Prenons pour commencer un amuse gueule par l'entremise d​'une conversation entre Marion et Natacha enregistrée le 29 Mars 2017.




Le grand mérite de l'exercice reste le relatif temps long de ces échanges. Condition première au dépliage d'une pensée, l'éclaircissement d'une proposition. Loin des slogans et de la rhétorique de chambre.


Car il m'en a fallu, du temps, pour "déplier" le discours de la jeune première, version 3.0 du lepenisme.


Premier sujet, premier débat : Le "devoir d'héritage" qu'elle promeut le 27 Mars dans sa tribune au Figaro.
Où l'on apprend que


"Marine Le Pen prend l’engagement d’ériger la défense et la promotion du Patrimoine au rang constitutionnel.

Concrètement cela signifie que la protection et la promotion du patrimoine deviendront une obligation constitutionnelle, qu’un texte législatif allant à l’encontre de cet impératif pourra être censuré par le Conseil constitutionnel."

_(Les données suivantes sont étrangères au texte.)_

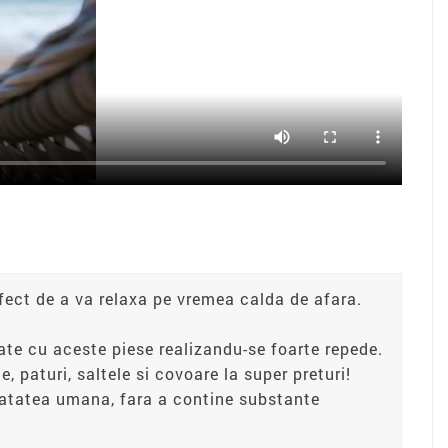
fect de a va relaxa pe vremea calda de afara.
rate cu aceste piese realizandu-se foarte repede.
e, paturi, saltele si covoare la super preturi!
anatatea umana, fara a contine substante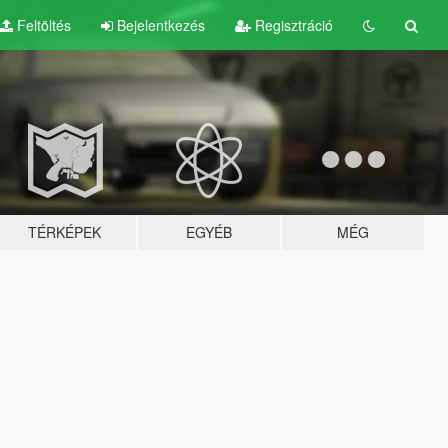
Feltöltés
Bejelentkezés
Regisztráció
TÉRKÉPEK
EGYÉB
MÉG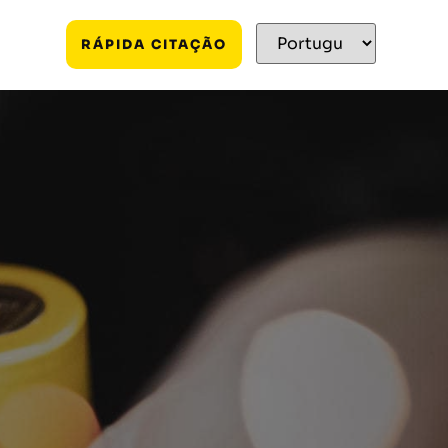
RÁPIDA CITAÇÃO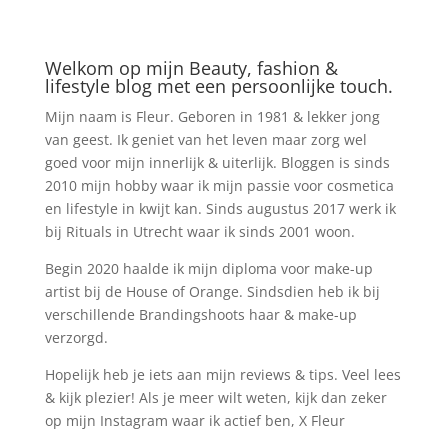
Welkom op mijn Beauty, fashion &
lifestyle blog met een persoonlijke touch.
Mijn naam is Fleur. Geboren in 1981 & lekker jong
van geest. Ik geniet van het leven maar zorg wel
goed voor mijn innerlijk & uiterlijk. Bloggen is sinds
2010 mijn hobby waar ik mijn passie voor cosmetica
en lifestyle in kwijt kan. Sinds augustus 2017 werk ik
bij Rituals in Utrecht waar ik sinds 2001 woon.
Begin 2020 haalde ik mijn diploma voor make-up
artist bij de House of Orange. Sindsdien heb ik bij
verschillende Brandingshoots haar & make-up
verzorgd.
Hopelijk heb je iets aan mijn reviews & tips. Veel lees
& kijk plezier! Als je meer wilt weten, kijk dan zeker
op mijn Instagram waar ik actief ben, X Fleur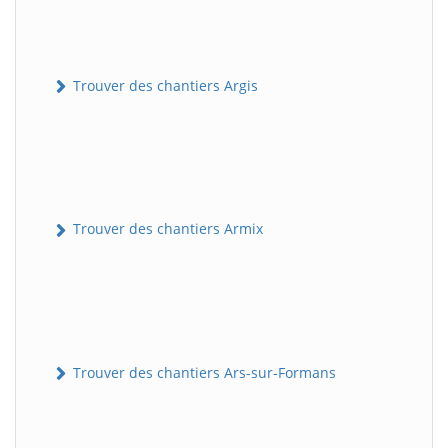
Trouver des chantiers Argis
Trouver des chantiers Armix
Trouver des chantiers Ars-sur-Formans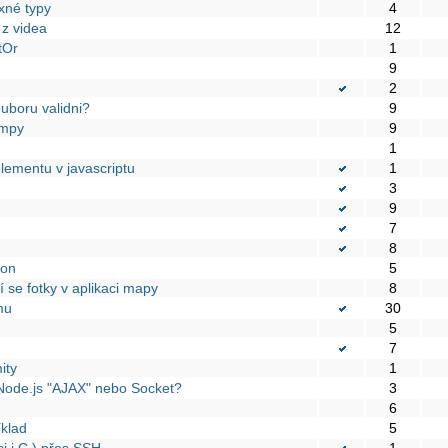
xné typy
4
 z videa
12
tOr
1
9
2
ouboru validni?
9
umpy
9
1
lementu v javascriptu
1
3
9
7
8
hon
5
í se fotky v aplikaci mapy
8
mu
30
5
7
ity
1
Node.js "AJAX" nebo Socket?
3
6
íklad
5
si i C ) přes SSH
1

Ce devoir de reconnaissance, aurait'elle pu ajouter, à l'égard de tous ce qu'on nous a (aurait) donné en est un bel exemple.

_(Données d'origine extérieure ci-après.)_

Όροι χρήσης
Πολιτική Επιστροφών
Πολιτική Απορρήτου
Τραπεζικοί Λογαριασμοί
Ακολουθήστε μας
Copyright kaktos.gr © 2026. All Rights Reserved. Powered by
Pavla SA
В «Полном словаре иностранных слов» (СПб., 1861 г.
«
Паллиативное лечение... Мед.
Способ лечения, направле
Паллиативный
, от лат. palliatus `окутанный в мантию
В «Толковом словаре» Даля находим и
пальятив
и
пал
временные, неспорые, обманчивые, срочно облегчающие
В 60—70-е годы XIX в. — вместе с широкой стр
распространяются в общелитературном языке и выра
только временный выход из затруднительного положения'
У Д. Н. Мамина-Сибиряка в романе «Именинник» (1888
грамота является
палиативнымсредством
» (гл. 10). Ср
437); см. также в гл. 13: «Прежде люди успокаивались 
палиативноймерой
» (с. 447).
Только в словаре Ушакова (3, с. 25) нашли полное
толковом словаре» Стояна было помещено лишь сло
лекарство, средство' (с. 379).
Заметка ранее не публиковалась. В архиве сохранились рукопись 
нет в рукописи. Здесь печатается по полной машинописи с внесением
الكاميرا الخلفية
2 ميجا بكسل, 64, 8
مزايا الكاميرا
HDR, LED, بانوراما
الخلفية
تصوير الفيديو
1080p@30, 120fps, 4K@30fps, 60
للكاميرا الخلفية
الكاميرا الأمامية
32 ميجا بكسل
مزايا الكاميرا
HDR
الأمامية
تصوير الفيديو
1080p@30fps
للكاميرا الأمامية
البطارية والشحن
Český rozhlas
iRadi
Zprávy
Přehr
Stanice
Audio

Or, pour Marion, l'héritage est bel et bien défini.

Il va de Clovis à Louis XVI. L'antiquité greco-latine et la présence celte, vulgairement réduite au terme générique de culture "païenne", n'étant évoquées qu'au titre de quasi préambule avant l'ère chrétienne. (Pour une remise à jour sur la question, je vous invite à visiter ces quelques archives.)

On ne poussera guère au-delà du XIXe, retenu de justesse par la mention du christianisme social.

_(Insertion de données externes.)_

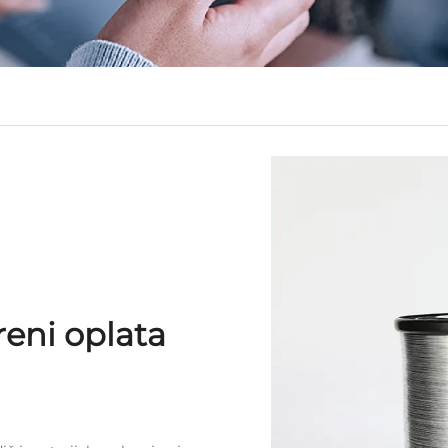
eni oplata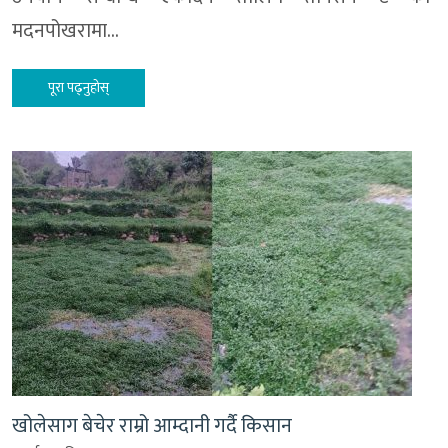
मदनपोखरामा…
पूरा पढ्नुहोस्
खोलेसाग बेचेर राम्रो आम्दानी गर्दै किसान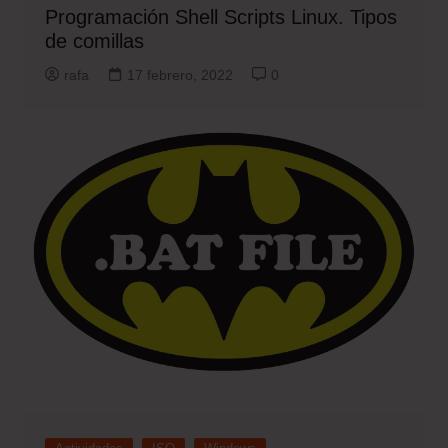
Programación Shell Scripts Linux. Tipos
de comillas
rafa
17 febrero, 2022
0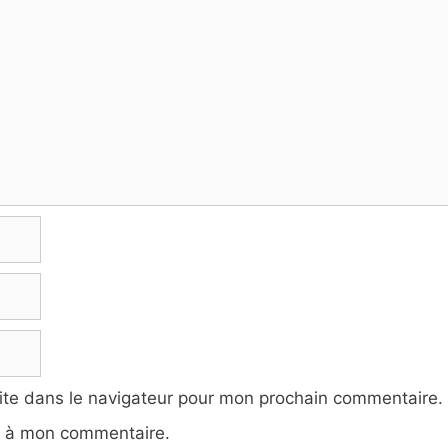
ite dans le navigateur pour mon prochain commentaire.
e à mon commentaire.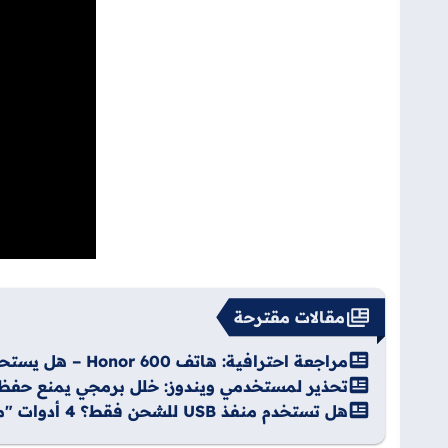
مقالات مقترحة
مراجعة احترافية: هاتف Honor 600 – هل يستحق الشراء؟ (مواصفات وسعر 2026)
تحذير لمستخدمي ويندوز: خلل برمجي يمنع حفظ الملفات في Windows 11
هل تستخدم منفذ USB للشحن فقط؟ 4 أدوات "مخفية" ستحول سيارتك لمركبة ذكية (بأقل من 30$)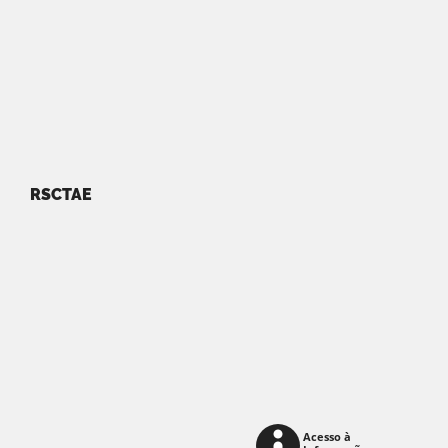
RSCTAE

On le savait, la chrétienté est la grande affaire des Le Pen​, cristallisée à tous égards.

Et regardée plus volontiers d'un point de vue architectural chez la Maréchal.
La pierre étant habituellement moins bavarde que la littérature, elle se rebelle moins habilement qu'elle quand pointe la récupération politique.

D'où ​l'intérêt de ​"​muséifier​"​ ​un discours. 

Aparté : Ce que Bob Dylan, fraîchement nobelisé a peut-être ressenti comme un avis de décès prémonitoire, un clapier pour artiste. Vous imaginer Jack Kerouac à Stockholm ?

Ainsi a t'il eu besoin de temps pour (enfin) renvoyer un message qui lui ressemble, entre folk song et grande littérature.

Dans un autre genre, le combat artistique de Raoul Peck contre la récupération des mouvements sociaux.

Alors faudra t'il faire du patrimoine chrétien un élément de constitution et des hall de mairie des expositions sapinières et santonnières à l'approche des fêtes religieuses ? Qu'en penseront les autres parties de notre grande France. Les autres ? Les nons-chrétiens ​veux-je dire ? Sans compter qu'il serait encore plus malvenu de la part des autres croyants d'honorer dans le même geste leurs propres valeurs religieuses.


Aurait-on posé la question à la blonde platine ? Non, cela va sans dire. On y reviendra quand même.


Autre chapitre : La définition des partis et le lien au libéralisme.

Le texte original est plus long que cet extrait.